Over 8,000 adult schools were opened last year to eliminate illiteracy among persons beyond school age and provide them with general education. Besides, 83 theatres and cinema houses are in operation, 717 libraries have been set up and more than 30 newspapers are published in north Korea.

The people's committees have done a great deal of work to improve the material and cultural life of the masses of the people and to ensure their political rights. In north Korea the democratic political parties and such social organizations as the trade unions, the Peasants' Union, the Youth League, the Women's Union and the Arts Federation have been organized, with the result that the masses of the people freely participate in political life. The people are assured all political rights and complete freedom of speech, the press, assembly and association.

With the carrying out of the great democratic reforms a radical change took place in the socio-economic basis and the positions of all classes and strata in north Korea.

The enforcement of the Law of Nationalization of Industries has wiped out the foundation of Japanese imperialist colonial rule and deprived the traitors to the nation who had collaborated with Japanese imperialism of their economic footholds. The landlords whose land was confiscated were liquidated as a class once and for all. Thus, all the forces that had oppressed and exploited the Korean people hand in glove with Japanese imperialism, were deprived of their economic footholds and politically liquidated.

Meanwhile, the people's committees protect the property of the national capitalists and encourage the business activities of individual entrepreneurs and traders. They provide all the entrepreneurs and traders who support the democratic reforms and are ready to contribute to the improvement of the people's livelihood with possibilities for having a share in the important economic branches like industry and trade, and assist them in every way. In this manner, we ensure free business activities to entrepreneurs and traders and, at the same time, enlist and utilize all available capital for the development of the national economy.

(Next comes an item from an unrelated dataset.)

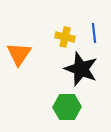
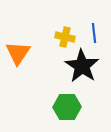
orange triangle: moved 1 px left, 1 px up
black star: moved 1 px right, 3 px up; rotated 12 degrees clockwise
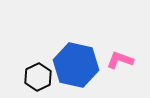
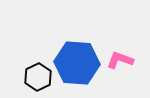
blue hexagon: moved 1 px right, 2 px up; rotated 9 degrees counterclockwise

Our working class that had been subjected to the most barbaric exploitation under Japanese imperialist rule, has now acquired the right to work at the state enterprises which have come under the people's ownership, and works for the people and society. The workers have won all rights and possibilities to take part in the state political life. Our working class constitutes the core of the democratic forces in north Korea, and its organization and its politico-ideological level are quickly rising.

Our peasants have also been freed from the feudal exploitation of the landlords and are able to work freely on the land which has come into their possession. The peasants who have become masters of land are taking an active part in the building of an independent democratic state and their political enthusiasm is running ever higher.

The positions of the intelligentsia have also changed. The absolute majority of our intellectuals have closely united with the entire working people. No longer our intellectuals serve Japanese imperialism and the exploiters as before, but are working with all loyalty for their state, nation, and working people. They regard the interests of the state and the people as their own. This means that their views and ideas have changed and that they are resolved to work with all devotion for the country and the people.

All these changes have further strengthened the political unity of the workers, peasants and working intellectuals. Their united strength is the basis of the National Democratic United Front in the struggle for building a new Korea and, at the same time, constituted the unshakeable foundation for the merger of the Communist Party and the New Democratic Party into a unified party of the toiling masses.

The establishment of the Workers' Party through the merger of the two parties is of tremendous historical significance in expanding and strengthening the democratic forces and promoting democratic construction in our country.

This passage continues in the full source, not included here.